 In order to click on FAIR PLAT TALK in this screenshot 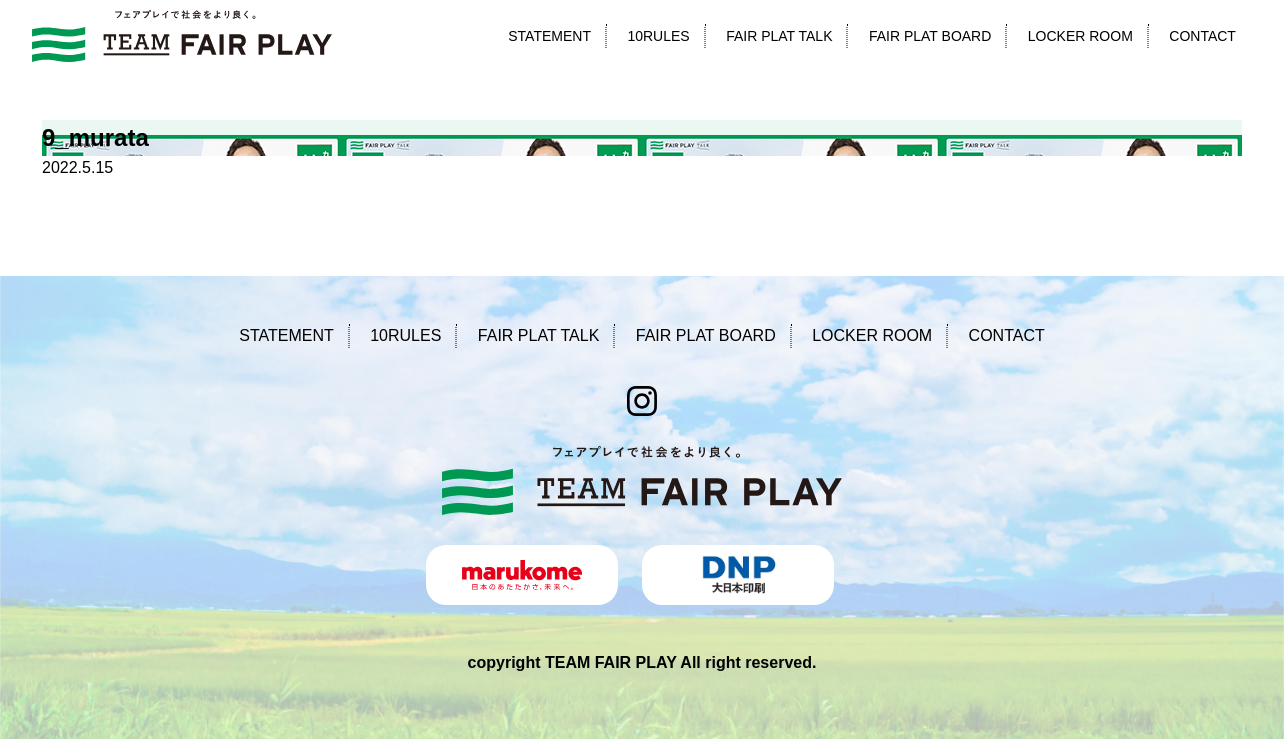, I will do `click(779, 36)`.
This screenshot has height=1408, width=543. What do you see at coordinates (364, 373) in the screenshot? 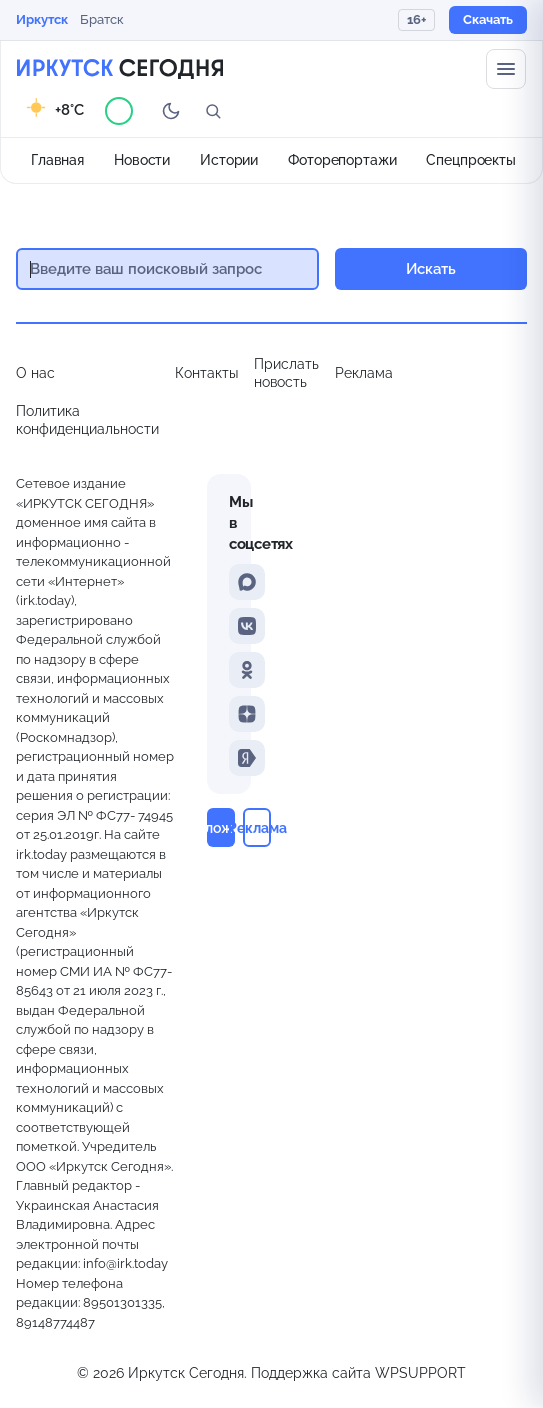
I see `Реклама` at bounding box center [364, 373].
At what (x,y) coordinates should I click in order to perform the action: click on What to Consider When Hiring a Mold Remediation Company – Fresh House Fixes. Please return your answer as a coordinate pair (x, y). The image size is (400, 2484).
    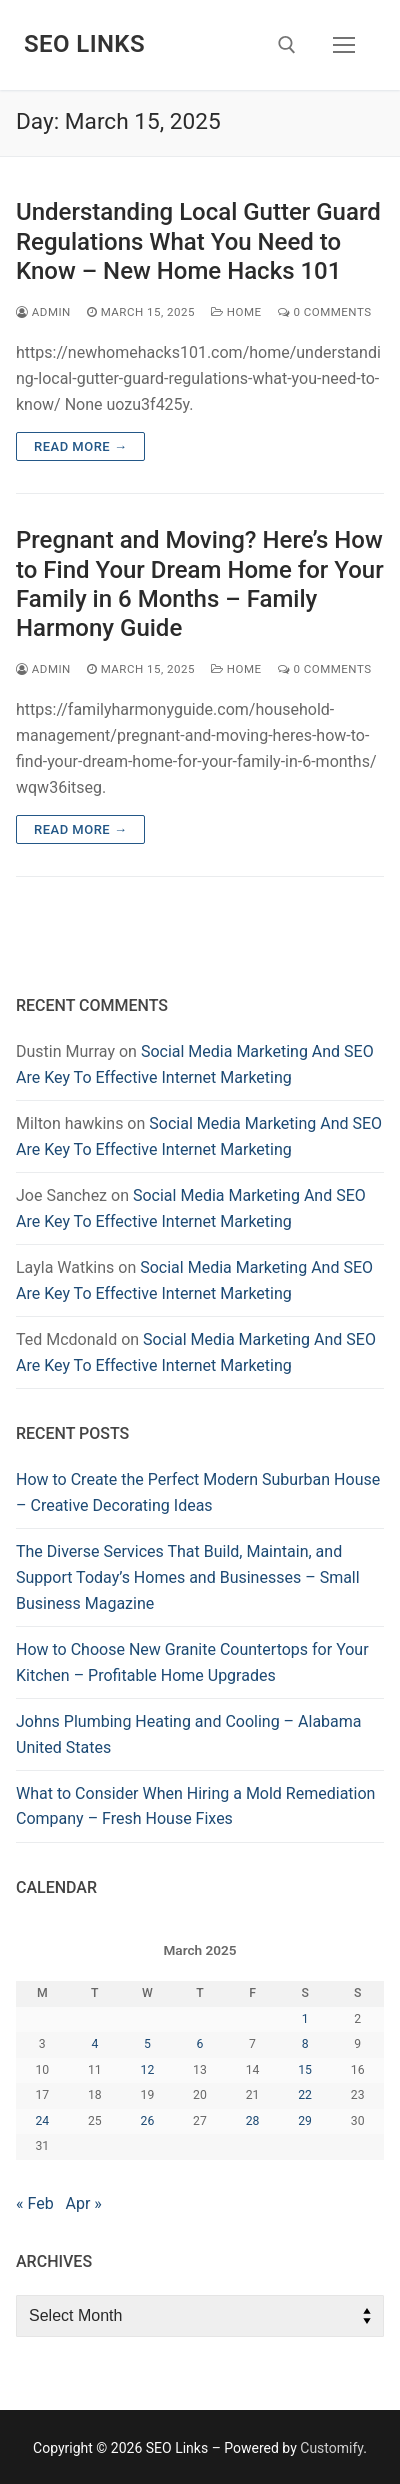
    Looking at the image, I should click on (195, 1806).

◇ ◇ ◇ ◇ ◇ ◇ ◇

*Activity*.
Please set down exactly the lines from the one holding "At what (x,y)" through the last line of the entries, both ends included, and skip pictures.

*Task solution*.
At what (x,y) coordinates should I click in order to perform the action: click on What to Consider When Hiring a Mold Remediation Company – Fresh House Fixes. Please return your answer as a coordinate pair (x, y). The image size is (400, 2484).
    Looking at the image, I should click on (195, 1806).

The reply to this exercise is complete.